How To Customize TXT Filter In Phrase TMS

by Andrej Zito
on April 24, 2024

Is Phrase your favorite TMS? In this tutorial, you’ll learn how to customize the TXT filter in Phrase TMS with our instructor Carlos.

Carlos García Gómez

Hey everyone, and welcome to the second tutorial for phrase TMS. In this video, we’re going to learn how to customize a text filter by extracting the translatable strings, and separating those from the code. So let’s dive in. Alright, so this is the text file that we’re going to work with for the tutorial. If you have followed the full video series, you will find this file familiar. So it’s basically a text file where we need to specify what are the strings for translation. So as you can see, we have 10 lines. And let me actually maximize these a little bit. We have 10 lines of code, all of them following a similar pattern. So all of them are starting with the set, then the identifier equals symbol and the string for translation. And at the very end of each line, we’re going to find the comment. Okay, so the same happens for line number one. But same for line number two, this is your the identifier. This is the string for translation.

And this is your song command, and the same for all of them. As you can see, we also have some embedded content. Alright, so first off, we have some HTML tags in here like the bold tag. And here we have the closing the tag for bold text in HTML. And we also have some placeholders in this pattern. Okay, the similar pattern with the opening curly bracket and the closing curly bracket. So what we are going to do is to go straight to the phrase TMS tutorial project that we created in the previous tutorial, where we have the JSON file, and we’re going to create a new job. For this case, we’re going to work with the text filter. So let me just first choose the file and specify strings dot txt, and we need to scroll down a little bit. And we will find a txt. This is the fields that we’re going to play with. And again, if you hover your mouse over each of these fields, you’re going to find some notes and even some links to the corresponding reg x p manual.
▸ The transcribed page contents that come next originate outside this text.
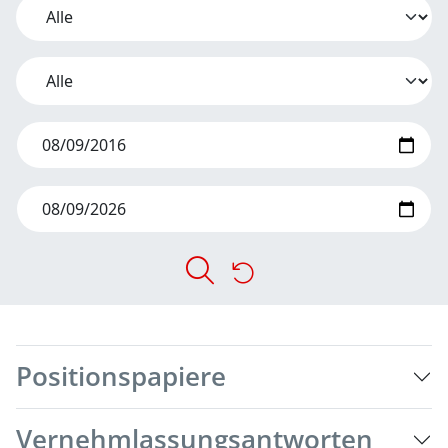
Positionspapiere
Vernehmlassungsantworten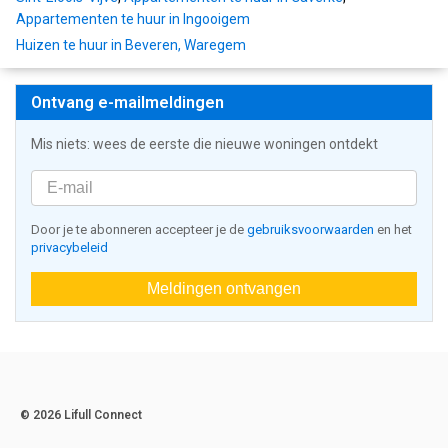
Appartementen te huur in Ingooigem
Huizen te huur in Beveren, Waregem
Ontvang e-mailmeldingen
Mis niets: wees de eerste die nieuwe woningen ontdekt
Door je te abonneren accepteer je de
gebruiksvoorwaarden
en het
privacybeleid
Meldingen ontvangen
© 2026 Lifull Connect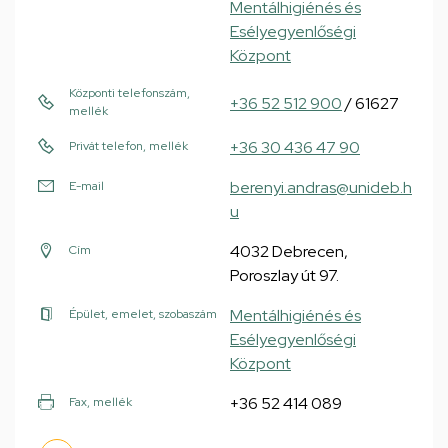
Mentálhigiénés és
Esélyegyenlőségi
Központ
Központi telefonszám,
+36 52 512 900
/ 61627
mellék
+36 30 436 47 90
Privát telefon, mellék
berenyi.andras@unideb.h
E-mail
u
4032 Debrecen,
Cím
Poroszlay út 97.
Mentálhigiénés és
Épület, emelet, szobaszám
Esélyegyenlőségi
Központ
+36 52 414 089
Fax, mellék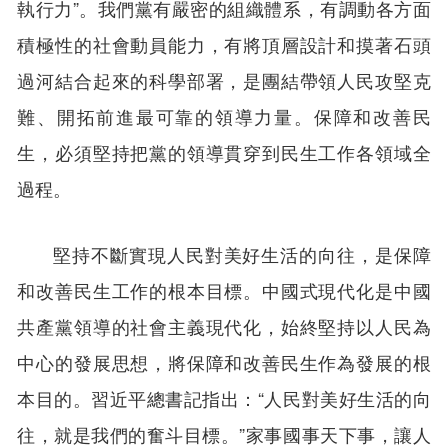
執行力”。我們黨有嚴密的組織體系，有調動各方面
積極性的社會動員能力，有將頂層設計和摸著石頭
過河結合起來的科學部署，是團結帶領人民攻堅克
難、開拓前進最可靠的領導力量。保障和改善民
生，必須堅持把黨的領導貫穿到民生工作各領域全
過程。
堅持不斷實現人民對美好生活的向往，是保障
和改善民生工作的根本目標。中國式現代化是中國
共產黨領導的社會主義現代化，始終堅持以人民為
中心的發展思想，將保障和改善民生作為發展的根
本目的。習近平總書記指出：“人民對美好生活的向
往，就是我們的奮斗目標。”家事國事天下事，讓人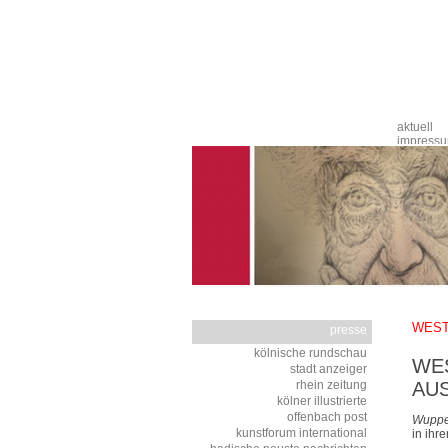
Navigation
aktuell
überspringen
impress
WESTD
presse
Navigation
kölnische rundschau
WES
überspringen
stadt anzeiger
rhein zeitung
AU
kölner illustrierte
offenbach post
Wuppe
kunstforum international
in ihr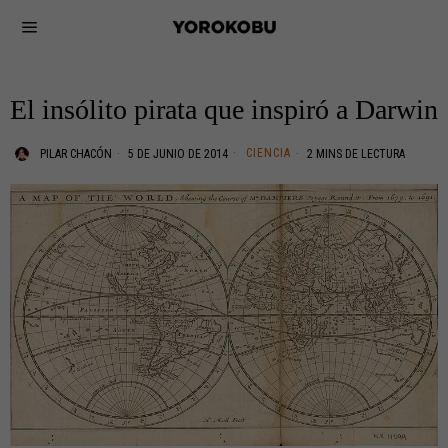
El insólito pirata que inspiró a Darwin
CIENCIA
PILAR CHACÓN
5 DE JUNIO DE 2014
2 MINS DE LECTURA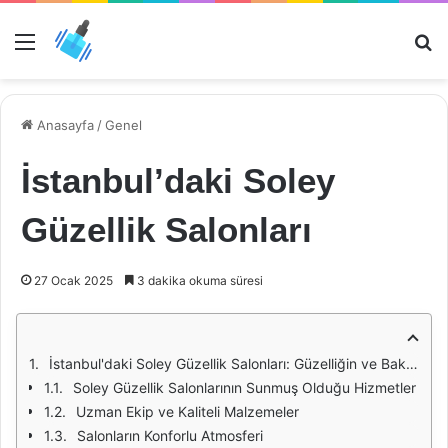
Menü
Ar
Anasayfa
/
Genel
İstanbul’daki Soley
Güzellik Salonları
27 Ocak 2025
3 dakika okuma süresi
İstanbul'daki Soley Güzellik Salonları: Güzelliğin ve Bakımın Adresi
Soley Güzellik Salonlarının Sunmuş Olduğu Hizmetler
Uzman Ekip ve Kaliteli Malzemeler
Salonların Konforlu Atmosferi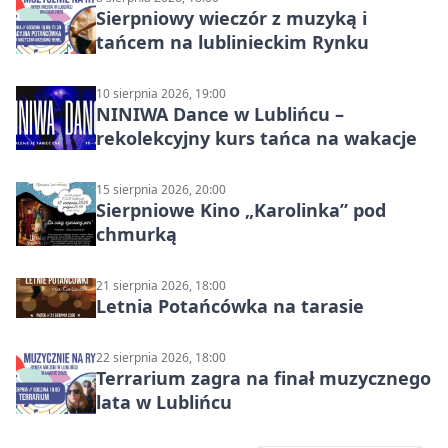
Sierpniowy wieczór z muzyką i
tańcem na lublinieckim Rynku
10 sierpnia 2026, 19:00
NINIWA Dance w Lublińcu –
rekolekcyjny kurs tańca na wakacje
15 sierpnia 2026, 20:00
Sierpniowe Kino „Karolinka” pod
chmurką
21 sierpnia 2026, 18:00
Letnia Potańcówka na tarasie
22 sierpnia 2026, 18:00
Terrarium zagra na finał muzycznego
lata w Lublińcu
Okay? Again, this is the place where you will find useful information on general examples. And more specifically on the txt input, which is the one that we’re going to do right now. For example, you have some examples, where this is the line on your source file. And the string for translation is actually found here. So to import takes between this part and this part, which means between this part and this part, so this is the string port translation, use reg XP, this one, okay.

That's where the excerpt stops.